Monday, May 11, 2009

Playing with inFamous (I wish I was)


Lucky me sitting in an Asian timezone was able to enter pretty quick and quickly enough Game Hunter's contest for inFamous demo codes. With only 20 available on a first-come, first-serve basis, I, in my mid afternoon daze that always sets in after eating too much Chinese food, lumbered into action to register with USA Today and got myself a code! I know it was just a marketing ploy to increase viewership, and I probably would have cancelled my account the moment I found out I was too late, but I won and as a result happy enough to go on living.

Infamous, sorry inFamous (for some reason), is a 3rd person action game. I hesitate to call it a shooter, because you're not exactly shooting. I guess you shoot bolts of electricity and throw electricity bombs, so it's sort of shooting. But this is not a TPS by any stretch of the imagination.

Actually the attacks, which look beautiful and are made better by a largely destructible environment, are pretty conventional. You shoot stuff, it dies. It dies in cool ways, but it still dies, or is at least disabled. Disabled enemies or bystanders can be sucked dry of their life force, healed, or restrained with arc binders, which I don't understand really because they must shock the hell out of you.

The electrical powers are fun, but what really puts this game in a room of one's own is the controls. The controls, the controls!
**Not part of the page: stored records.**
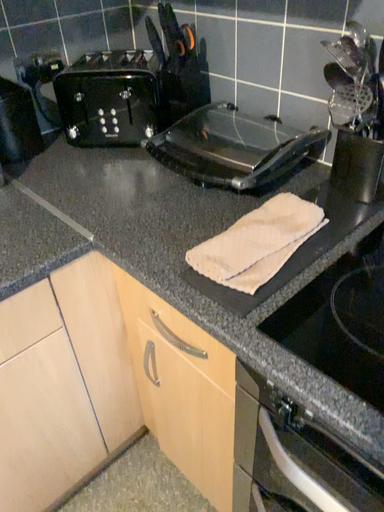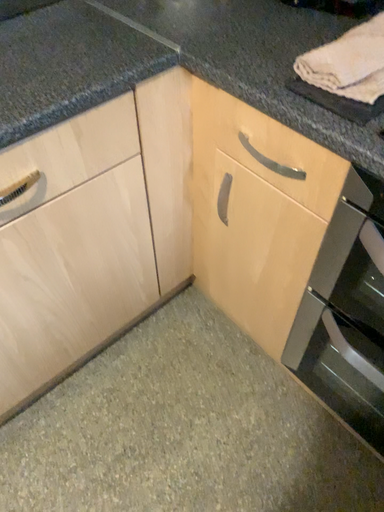 Question: Which way did the camera rotate in the video?

Choices:
 (A) rotated upward
 (B) rotated downward

Answer: (B) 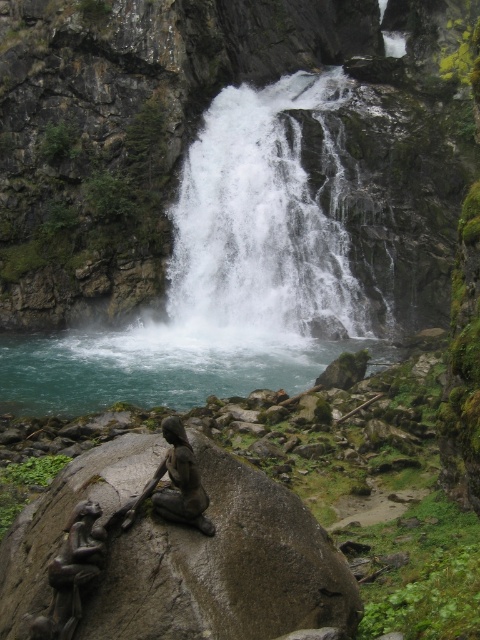 Question: Which point is closer to the camera taking this photo?

Choices:
 (A) (215, 502)
 (B) (60, 554)
 (C) (301, 358)
 (D) (175, 317)

Answer: (B)

Question: Among these points, which one is farthest from the camera?

Choices:
 (A) (242, 502)
 (B) (178, 420)
 (C) (36, 376)
 (D) (69, 636)

Answer: (C)

Question: Is smooth gray rock at center positioned behind white frothy water at center?

Choices:
 (A) yes
 (B) no

Answer: (B)

Question: Can you confirm if smooth gray rock at center is thinner than teal smooth water at center?

Choices:
 (A) yes
 (B) no

Answer: (A)

Question: Which of the following is the closest to the observer?

Choices:
 (A) (336, 182)
 (B) (264, 340)

Answer: (B)

Question: Where is teal smooth water at center located in relation to bronze statue at center in the image?

Choices:
 (A) right
 (B) left

Answer: (B)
They work so, so amazingly well.

I feel like all the promos were telling me about this game was how you could manipulate the environment with your Force-like electrical powers or be Famous or inFamous, but failed to mention that you're actually a Parkour superstar as well. You run, jump, roll, sure, but did you know you can grab on to just about anything that appears grab-onable? Railings, building ledges, window sills, the sides of a train. You can crawl up lampposts and girders, or launch yourself up the wrong side of an emergency fire escape. Rail slide stair railings, even building-to-building electrical cables and electrified train rails. All the while setting limits--no scaling smooth walls. (I noticed one bug in the game though--I was unable to climb over a chain-link fence! How ironic! Maybe it's a kind of subtle commentary on the emptiness of the protagonist's soul).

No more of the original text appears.